You can not select more than 25 topics Topics must start with a letter or number, can include dashes ('-') and can be up to 35 characters long.
nomicon/src/phantom-data.md

9.3 KiB

PhantomData

When working with unsafe code, we can often end up in a situation where types or lifetimes are logically associated with a struct, but not actually part of a field. This most commonly occurs with lifetimes. For instance, the Iter for &'a [T] is (approximately) defined as follows:

struct Iter<'a, T: 'a> {
    ptr: *const T,
    end: *const T,
}

However because 'a is unused within the struct's body, it's unbounded. Because of the troubles this has historically caused, unbounded lifetimes and types are forbidden in struct definitions. Therefore we must somehow refer to these types in the body. Correctly doing this is necessary to have correct variance and drop checking.
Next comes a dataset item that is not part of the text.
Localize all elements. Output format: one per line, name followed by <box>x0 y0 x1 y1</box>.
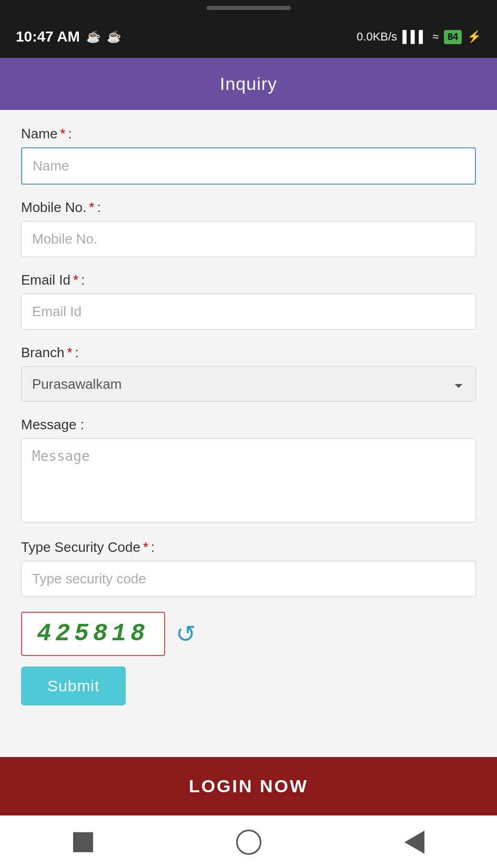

We do this using PhantomData, which is a special marker type. PhantomData consumes no space, but simulates a field of the given type for the purpose of static analysis. This was deemed to be less error-prone than explicitly telling the type-system the kind of variance that you want, while also providing other useful things such as auto traits and the information needed by drop check.

Iter logically contains a bunch of &'a Ts, so this is exactly what we tell the PhantomData to simulate:

use std::marker;

struct Iter<'a, T: 'a> {
    ptr: *const T,
    end: *const T,
    _marker: marker::PhantomData<&'a T>,
}

and that's it. The lifetime will be bounded, and your iterator will be covariant over 'a and T. Everything Just Works.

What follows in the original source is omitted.